§ **Goal of the exercise**:
The response should hold every record from the listing that follows, verbatim, and no pictures.

§ **Material shown**:
☆ ☆ ☆ ☆ ☆ ☆ ☆

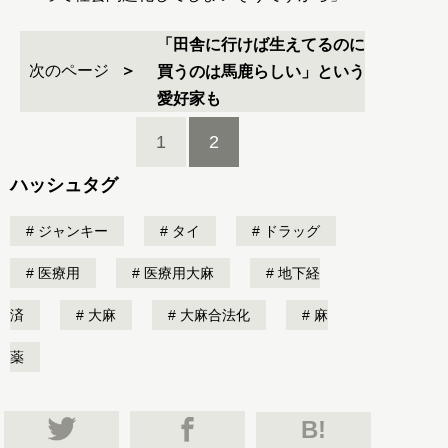
「田舎に行けば生えてるのに
次のページ
買うのは馬鹿らしい」という
愛好家も
1
2
ハッシュタグ
ジャンキー
タイ
ドラッグ
医療用
医療用大麻
地下経
済
大麻
大麻合法化
麻
薬
B!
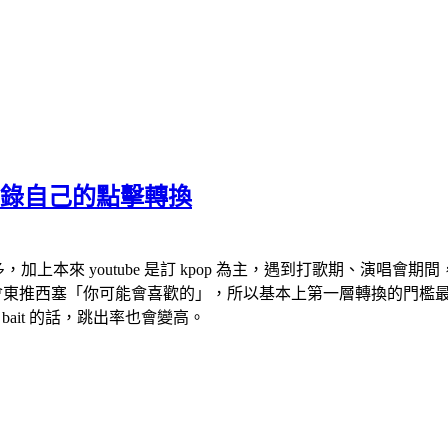
記錄自己的點擊轉換
的頻道很多，加上本來 youtube 是訂 kpop 為主，遇到打歌
法還會東推西塞「你可能會喜歡的」，所以基本上第一層轉換的門檻
 bait 的話，跳出率也會變高。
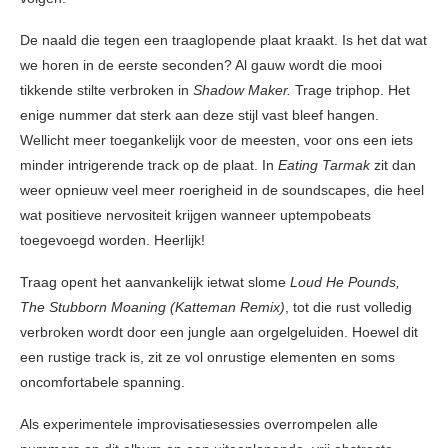
De naald die tegen een traaglopende plaat kraakt. Is het dat wat
we horen in de eerste seconden? Al gauw wordt die mooi
tikkende stilte verbroken in
Shadow Maker.
Trage triphop. Het
enige nummer dat sterk aan deze stijl vast bleef hangen.
Wellicht meer toegankelijk voor de meesten, voor ons een iets
minder intrigerende track op de plaat. In
Eating Tarmak
zit dan
weer opnieuw veel meer roerigheid in de soundscapes, die heel
wat positieve nervositeit krijgen wanneer uptempobeats
toegevoegd worden. Heerlijk!
Traag opent het aanvankelijk ietwat slome
Loud He Pounds,
The Stubborn Moaning (Katteman Remix)
, tot die rust volledig
verbroken wordt door een jungle aan orgelgeluiden. Hoewel dit
een rustige track is, zit ze vol onrustige elementen en soms
oncomfortabele spanning.
Als experimentele improvisatiesessies overrompelen alle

☆ ☆ ☆ ☆ ☆ ☆ ☆

§ **Task solution**:
「田舎に行けば生えてるのに
次のページ
買うのは馬鹿らしい」という
愛好家も
1
2
ハッシュタグ
ジャンキー
タイ
ドラッグ
医療用
医療用大麻
地下経
済
大麻
大麻合法化
麻
薬
B!
記錄自己的點擊轉換
的頻道很多，加上本來 youtube 是訂 kpop 為主，遇到打歌
法還會東推西塞「你可能會喜歡的」，所以基本上第一層轉換的門檻
 bait 的話，跳出率也會變高。
De naald die tegen een traaglopende plaat kraakt. Is het dat wat
we horen in de eerste seconden? Al gauw wordt die mooi
tikkende stilte verbroken in
Shadow Maker.
Trage triphop. Het
enige nummer dat sterk aan deze stijl vast bleef hangen.
Wellicht meer toegankelijk voor de meesten, voor ons een iets
minder intrigerende track op de plaat. In
Eating Tarmak
zit dan
weer opnieuw veel meer roerigheid in de soundscapes, die heel
wat positieve nervositeit krijgen wanneer uptempobeats
toegevoegd worden. Heerlijk!
Traag opent het aanvankelijk ietwat slome
Loud He Pounds,
The Stubborn Moaning (Katteman Remix)
, tot die rust volledig
verbroken wordt door een jungle aan orgelgeluiden. Hoewel dit
een rustige track is, zit ze vol onrustige elementen en soms
oncomfortabele spanning.
Als experimentele improvisatiesessies overrompelen alle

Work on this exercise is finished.